Inside one can expect to be ignored entirely or set upon by servers so weathered and wry that their nonchalance becomes cutting. Cutting, too, are the cracks in the plastic booths which open and close like tiny mouths as one shifts their weight, nipping at exposed flesh and confirming a millennium’s filth in the cushions. The food is mainly grease and salt, the coffee, hot tar. The smoking section may well be on fire and everything has been tooth-picked to the surface beneath it. ‘TAADD’ is the diner experience as it’s meant to be- the only option available.’
My evening arrival spares me the existential confrontation by warped reflections but my attempts to enter ‘TAADD’ are fruitless for the better part of an hour as the reflected scrawl of a dozen neon signs weaves mirages where a door should be. Hector is eventually hungry enough that he opts to use his blindness to our advantage and, with his slow tugging as guide, we eventually arrive on the other side of this rainbow maze.

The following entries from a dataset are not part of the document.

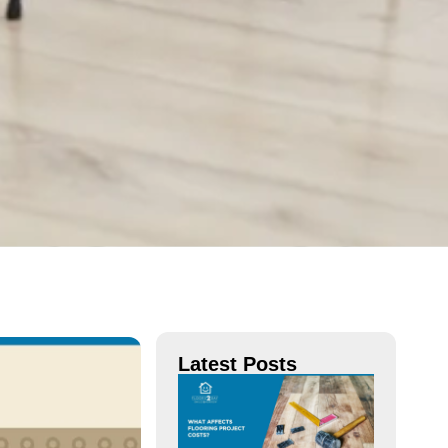
Latest Posts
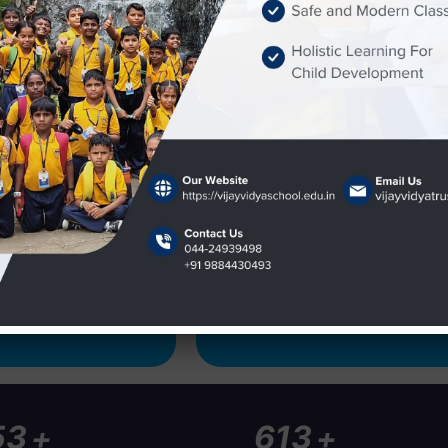
ery rich experience in
ool infrastructure
rary etc. The school
hing infrastructure
oards and projectors.
Event
Children's Day 2025
Children's Day celebrations on
+
+
50
1000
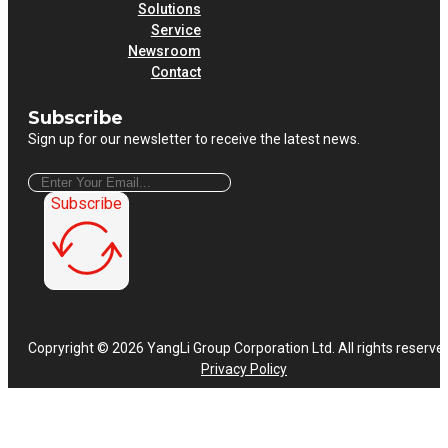
Solutions
Service
Newsroom
Contact
Subscribe
Sign up for our newsletter to receive the latest news.
Subscribe
Copryright © 2026 YangLi Group Corporation Ltd. All rights reserve
Privacy Policy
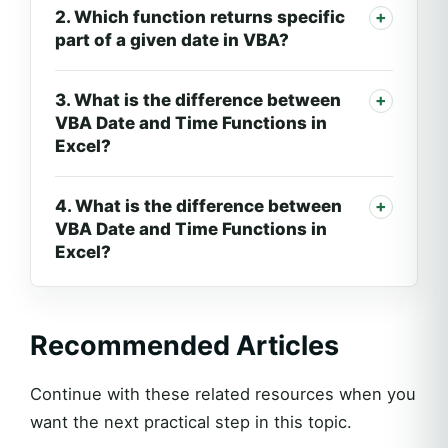
2. Which function returns specific
part of a given date in VBA?
3. What is the difference between
VBA Date and Time Functions in
Excel?
4. What is the difference between
VBA Date and Time Functions in
Excel?
Recommended Articles
Continue with these related resources when you
want the next practical step in this topic.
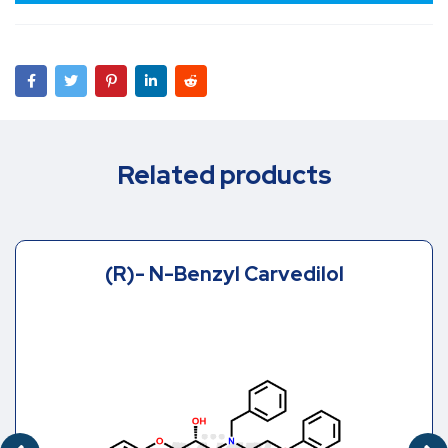
Related products
(R)- N-Benzyl Carvedilol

A sign past the door says ‘Please Wait to Be Seated’ on one side and ‘Please Seat Yourself’ on the other and is positioned such that it’s difficult to know which is the current intended takeaway. I let Hector cross onto the carpet first, like a bumbling mine canary, and his trespass goes without comment. We slide into a booth near the front and are awarded with laminate menus.

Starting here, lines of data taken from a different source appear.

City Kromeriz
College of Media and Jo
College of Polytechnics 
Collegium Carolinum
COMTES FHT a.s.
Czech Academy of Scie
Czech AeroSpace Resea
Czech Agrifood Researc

All of the items up for grab are listed without description and personalized in such a way as to be entirely mysterious. ‘Ezekiel’s Smoked Salad.’ ‘Liza Plate (sm).’ ‘Inverted Pancakes (Choose Maria or Penelope style. Combination: add 1.99)’

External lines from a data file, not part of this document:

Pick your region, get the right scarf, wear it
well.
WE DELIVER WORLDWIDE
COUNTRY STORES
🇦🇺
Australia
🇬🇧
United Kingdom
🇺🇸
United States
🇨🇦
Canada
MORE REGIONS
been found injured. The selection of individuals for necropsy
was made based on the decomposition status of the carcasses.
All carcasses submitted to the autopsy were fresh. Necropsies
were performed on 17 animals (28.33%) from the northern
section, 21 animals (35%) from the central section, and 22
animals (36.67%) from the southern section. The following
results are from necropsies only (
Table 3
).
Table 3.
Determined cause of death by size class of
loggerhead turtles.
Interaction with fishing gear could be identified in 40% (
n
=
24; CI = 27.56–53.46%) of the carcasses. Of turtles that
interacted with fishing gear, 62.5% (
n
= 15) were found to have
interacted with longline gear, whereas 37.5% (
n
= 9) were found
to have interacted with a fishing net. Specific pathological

A coffee appears in front of me, delivered in so casual a rush that it slops over the side. Napkins do not seem to survive contact with the liquid- they dissolve into pulp without absorbing it. I notice that Hector has somehow received a small cup of plain slaw. It doesn’t seem possible that someone could have delivered it without taking my order first. I push it away from him until I can confirm that this is a safe place and not a monkey’s paw sort of hell.
The pie list is expansive but most options have been struck-through to indicate their being sold out. I crane my neck to see if I can spy a pie counter or even just catch the eye of a server but the whole of the restaurant seems to look away as soon as I pay it attention. I’m not sure I’ve seen anybody’s face since I’ve been here.
The décor is the standard taken to the extreme. There is a wall of license plates and a smattering of signed photographs that suggest a handful of celebrities may have come through. A broken jukebox machine stands in one corner, a broken fortuneteller in another. A collection of era-gone-by promotional materials are racist enough to illicit discomfort. Everyone seems to be hungover or sad.
Do I like American diners?
I order something that turns out to be a variation of hashbrowns and they are about as ‘okay’ as fried potatoes can be. We escape ‘TAADD’ with no harm but with the nagging sense of having been complicit in a sort of corrupted nostalgia. How is it that diners have remained so anchored in their ways as to be unaffected by the passage of time? What does it mean to have them spread like toothpicks, tacking the country they serve to the earth beneath it?
I doubt diners are the problem, assume, instead, that the Wayside has delivered a ‘smoke-a-pack’ punishment for a transgression I had no real part in. For me, a diner has always been a familiar place in a strange state- as much a home as I seem to have anymore. That said, staying at home has never been my strong suit.